Last year was the first year the national network was in operation, and it collected data only on plants. This year, it is being expanded into plants. The network currently has about 2,500 participants – 40 of them in Minnesota — who have signed up to make and record observations. Organizers of the network hope that eventually tens, perhaps hundreds, of thousands of people will become regular observers.
In addition to recruiting the volunteer nature observers, the national network is encouraging long-term phenology research by trained scientists around the country. So far, that research is being conducted at two Minnesota sites: the University of Minnesota’s Cedar Creek Ecosystem Science Reserve near Bethel and the Marcell Experimental Forest, north of Grand Rapids.
Amateur phenologists traditionally have recorded seasonal “firsts”: the first red-winged blackbird spotted in the springtime in a particular area, the first budbreak spotted on aspen trees in an area.
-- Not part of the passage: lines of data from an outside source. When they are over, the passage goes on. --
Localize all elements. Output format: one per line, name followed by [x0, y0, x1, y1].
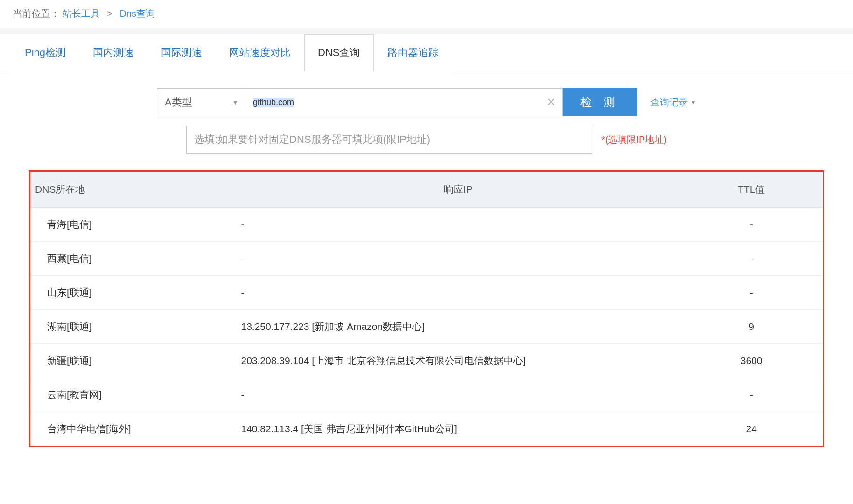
table-header-row: DNS所在地 响应IP TTL值	[30, 172, 823, 208]
breadcrumb-link-dns[interactable]: Dns查询	[119, 8, 155, 19]
breadcrumb-label: 当前位置：	[13, 8, 60, 19]
domain-input-wrap: github.com ✕	[245, 88, 563, 116]
results-table: DNS所在地 响应IP TTL值 青海[电信]--西藏[电信]--山东[联通]-…	[30, 172, 823, 446]
table-row: 青海[电信]--	[30, 208, 823, 242]
cell-ip: -	[236, 208, 680, 242]
chevron-down-icon: ▼	[691, 99, 696, 105]
cell-ip: 13.250.177.223 [新加坡 Amazon数据中心]	[236, 310, 680, 344]
header-location: DNS所在地	[30, 172, 236, 208]
record-type-value: A类型	[165, 95, 192, 109]
results-section: DNS所在地 响应IP TTL值 青海[电信]--西藏[电信]--山东[联通]-…	[0, 170, 853, 449]
clear-input-button[interactable]: ✕	[546, 96, 556, 109]
tab-intl-speed[interactable]: 国际测速	[147, 34, 216, 71]
record-type-select[interactable]: A类型 ▼	[157, 88, 245, 116]
cell-ip: 140.82.113.4 [美国 弗吉尼亚州阿什本GitHub公司]	[236, 412, 680, 446]
history-link[interactable]: 查询记录 ▼	[650, 96, 696, 109]
header-ttl: TTL值	[680, 172, 823, 208]
cell-ttl: -	[680, 378, 823, 412]
breadcrumb-sep: >	[107, 8, 112, 19]
section-divider	[0, 28, 853, 34]
tab-domestic-speed[interactable]: 国内测速	[79, 34, 147, 71]
cell-location: 云南[教育网]	[30, 378, 236, 412]
header-ip: 响应IP	[236, 172, 680, 208]
cell-ip: -	[236, 378, 680, 412]
submit-button[interactable]: 检 测	[563, 88, 637, 116]
tab-ping[interactable]: Ping检测	[11, 34, 79, 71]
cell-location: 西藏[电信]	[30, 242, 236, 276]
table-row: 云南[教育网]--	[30, 378, 823, 412]
cell-ttl: 9	[680, 310, 823, 344]
domain-input[interactable]: github.com	[253, 98, 294, 107]
cell-location: 山东[联通]	[30, 276, 236, 310]
tab-traceroute[interactable]: 路由器追踪	[374, 34, 452, 71]
dns-server-input[interactable]	[186, 126, 592, 154]
cell-ttl: -	[680, 242, 823, 276]
cell-ttl: 24	[680, 412, 823, 446]
cell-ttl: -	[680, 208, 823, 242]
tab-dns-query[interactable]: DNS查询	[304, 34, 373, 71]
tab-bar: Ping检测 国内测速 国际测速 网站速度对比 DNS查询 路由器追踪	[0, 34, 853, 71]
dns-server-row: *(选填限IP地址)	[0, 126, 853, 154]
breadcrumb: 当前位置： 站长工具 > Dns查询	[0, 0, 853, 28]
dns-note: *(选填限IP地址)	[601, 133, 667, 146]
table-row: 台湾中华电信[海外]140.82.113.4 [美国 弗吉尼亚州阿什本GitHu…	[30, 412, 823, 446]
results-highlight-box: DNS所在地 响应IP TTL值 青海[电信]--西藏[电信]--山东[联通]-…	[29, 170, 824, 447]
tab-site-compare[interactable]: 网站速度对比	[216, 34, 304, 71]
cell-location: 湖南[联通]	[30, 310, 236, 344]
chevron-down-icon: ▼	[232, 98, 238, 106]
cell-location: 新疆[联通]	[30, 344, 236, 378]
table-row: 西藏[电信]--	[30, 242, 823, 276]
table-row: 新疆[联通]203.208.39.104 [上海市 北京谷翔信息技术有限公司电信…	[30, 344, 823, 378]
cell-ttl: -	[680, 276, 823, 310]
close-icon: ✕	[546, 96, 556, 108]
cell-location: 台湾中华电信[海外]	[30, 412, 236, 446]
cell-ip: -	[236, 242, 680, 276]
breadcrumb-link-tools[interactable]: 站长工具	[63, 8, 100, 19]
cell-location: 青海[电信]	[30, 208, 236, 242]
query-row: A类型 ▼ github.com ✕ 检 测 查询记录 ▼	[0, 88, 853, 116]
history-link-label: 查询记录	[650, 96, 688, 109]
cell-ip: -	[236, 276, 680, 310]
table-row: 湖南[联通]13.250.177.223 [新加坡 Amazon数据中心]9	[30, 310, 823, 344]
table-row: 山东[联通]--	[30, 276, 823, 310]
cell-ip: 203.208.39.104 [上海市 北京谷翔信息技术有限公司电信数据中心]	[236, 344, 680, 378]
cell-ttl: 3600	[680, 344, 823, 378]
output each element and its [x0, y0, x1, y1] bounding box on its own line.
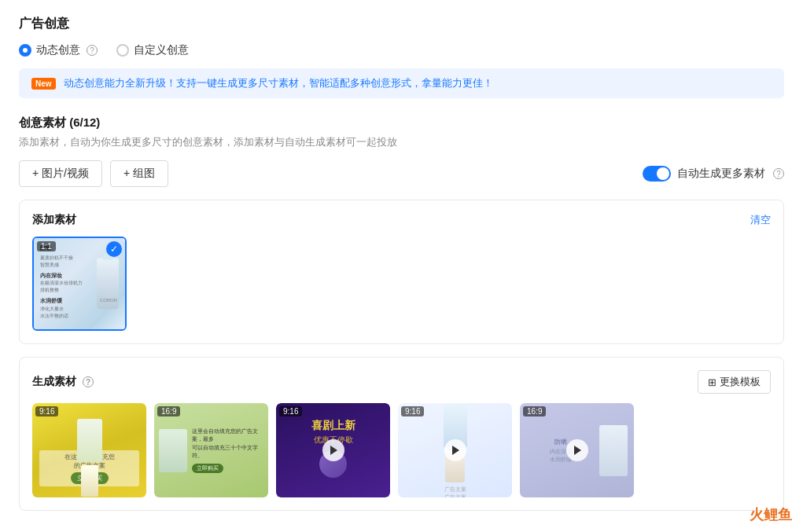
help-icon-gen[interactable]: ?	[83, 376, 94, 387]
gen-thumb-1[interactable]: 在这会自动填充您的广告文案 立即购买 9:16	[32, 403, 146, 497]
radio-circle-custom	[116, 44, 129, 57]
gen-thumbnails: 在这会自动填充您的广告文案 立即购买 9:16 这里会自动填充您的广告文案，最多	[32, 403, 771, 497]
auto-gen-row: 自动生成更多素材 ?	[643, 166, 784, 182]
gen-thumb-5-img: 防晒 内在深妆 水润舒缓	[520, 403, 634, 497]
thumbnail-check-icon: ✓	[106, 241, 122, 257]
creative-material-title: 创意素材 (6/12)	[19, 116, 784, 130]
banner-text: 动态创意能力全新升级！支持一键生成更多尺寸素材，智能适配多种创意形式，拿量能力更…	[64, 76, 493, 90]
change-template-icon: ⊞	[708, 376, 716, 388]
add-group-button[interactable]: + 组图	[110, 160, 168, 187]
radio-group: 动态创意 ? 自定义创意	[19, 43, 784, 57]
gen-thumb-5-ratio: 16:9	[523, 406, 546, 416]
gen-title-text: 生成素材	[32, 375, 76, 389]
radio-label-custom: 自定义创意	[134, 43, 189, 57]
watermark: 火鲤鱼	[750, 505, 792, 524]
gen-thumb-4-img: 辞旧迎新 广告文案 广告文案 广告文案	[398, 403, 512, 497]
radio-label-dynamic: 动态创意	[36, 43, 80, 57]
material-thumbnail[interactable]: 防晒 素质好机不干燥智慧美感 内在深妆 在极清湛水份排机力排机整整 水润舒缓 净…	[32, 237, 127, 331]
gen-header: 生成素材 ? ⊞ 更换模板	[32, 370, 771, 394]
gen-thumb-4-ratio: 9:16	[401, 406, 424, 416]
play-triangle-5	[574, 446, 581, 455]
thumb-2-bg: 这里会自动填充您的广告文案，最多 可以自动填充三十个中文字符。 立即购买	[154, 403, 268, 497]
gen-thumb-4[interactable]: 辞旧迎新 广告文案 广告文案 广告文案	[398, 403, 512, 497]
radio-dynamic[interactable]: 动态创意 ?	[19, 43, 98, 57]
add-material-header: 添加素材 清空	[32, 213, 771, 227]
gen-thumb-3[interactable]: 喜剧上新 优惠不停歇 9:16	[276, 403, 390, 497]
add-material-section: 添加素材 清空 防晒 素质好机不干燥智慧美感 内在深妆 在极清湛水份排机力排机整…	[19, 200, 784, 344]
change-template-label: 更换模板	[720, 375, 761, 389]
change-template-button[interactable]: ⊞ 更换模板	[698, 370, 771, 394]
play-button-3	[322, 439, 344, 461]
gen-thumb-5[interactable]: 防晒 内在深妆 水润舒缓 16:9	[520, 403, 634, 497]
add-material-title: 添加素材	[32, 213, 76, 227]
button-row: + 图片/视频 + 组图 自动生成更多素材 ?	[19, 160, 784, 187]
gen-thumb-3-img: 喜剧上新 优惠不停歇	[276, 403, 390, 497]
gen-thumb-2-img: 这里会自动填充您的广告文案，最多 可以自动填充三十个中文字符。 立即购买	[154, 403, 268, 497]
radio-circle-dynamic	[19, 44, 31, 57]
thumbnail-ratio-badge: 1:1	[37, 241, 56, 251]
page-title: 广告创意	[19, 16, 784, 32]
gen-thumb-2-ratio: 16:9	[157, 406, 180, 416]
banner-notice: New 动态创意能力全新升级！支持一键生成更多尺寸素材，智能适配多种创意形式，拿…	[19, 68, 784, 98]
play-button-4	[444, 439, 466, 461]
generated-section: 生成素材 ? ⊞ 更换模板 在这会自动填充您的广告文	[19, 357, 784, 511]
play-triangle-4	[452, 446, 459, 455]
gen-thumb-1-img: 在这会自动填充您的广告文案 立即购买	[32, 403, 146, 497]
help-icon-dynamic[interactable]: ?	[87, 45, 98, 56]
gen-thumb-2[interactable]: 这里会自动填充您的广告文案，最多 可以自动填充三十个中文字符。 立即购买 16:…	[154, 403, 268, 497]
play-triangle-3	[330, 446, 337, 455]
page-container: 广告创意 动态创意 ? 自定义创意 New 动态创意能力全新升级！支持一键生成更…	[0, 0, 803, 532]
gen-thumb-3-ratio: 9:16	[279, 406, 302, 416]
btn-group: + 图片/视频 + 组图	[19, 160, 168, 187]
play-button-5	[566, 439, 588, 461]
gen-thumb-1-ratio: 9:16	[35, 406, 58, 416]
auto-gen-toggle[interactable]	[643, 166, 671, 182]
new-badge: New	[31, 78, 56, 90]
clear-button[interactable]: 清空	[750, 213, 771, 227]
help-icon-auto-gen[interactable]: ?	[773, 168, 784, 179]
add-image-video-button[interactable]: + 图片/视频	[19, 160, 102, 187]
creative-material-desc: 添加素材，自动为你生成更多尺寸的创意素材，添加素材与自动生成素材可一起投放	[19, 135, 784, 149]
gen-title: 生成素材 ?	[32, 375, 94, 389]
auto-gen-label: 自动生成更多素材	[677, 167, 765, 181]
thumb-1-bg: 在这会自动填充您的广告文案 立即购买	[32, 403, 146, 497]
radio-custom[interactable]: 自定义创意	[116, 43, 189, 57]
In fact, the word phenology has a Greek root, phaino, that means “to appear.”
For phenology buffs who have been keeping records for years, the national network encourages them to continue noting their observations as they have in order to maintain the integrity of long-term studies. The network also encourages people who have non-computerized, often-handwritten, notes that go back a number of year to fill out an on-line description of what they have. Researchers eventually may seek out those notes for the data base.
For newcomers to phenology, and for long-time nature observers willing to take part in the on-line project, the network’s protocols urge participants to choose a site for regular observations and to record the development of a few specific specimens from each plant species they track.
Instead of recording only a “first” for the season — for example, the first budding — the observer would follow those few specimens through an entire summer, recording their development through specific life stages, or phenophases. On a hardwood tree or shrub, for example, the national network’s protocol calls for the observer to record six stages: emerging leaves, unfolded leaves, leaves are 75 percent of their full size, half the leaves have turned colors, half the leaves have fallen, all the leaves are down.
For animals, the network recommends three protocols for observers: pick a particular spot to visit regularly and record the animals they hear or see from that spot; walk a regular loop through a designated site; make multiple passes through a site.
After making notes on those plant stages or the animals on a check list, the observer would log into a data base on the national network’s web site and record the observations.
And, instead of just noting the days on which he or she saw a particular stage, the observer also would note the “null dates” on which the plant was observed, but a particular stage had not occurred. Logging those null dates allows later users of the data to judge the frequency of the observations and evaluate their usefulness.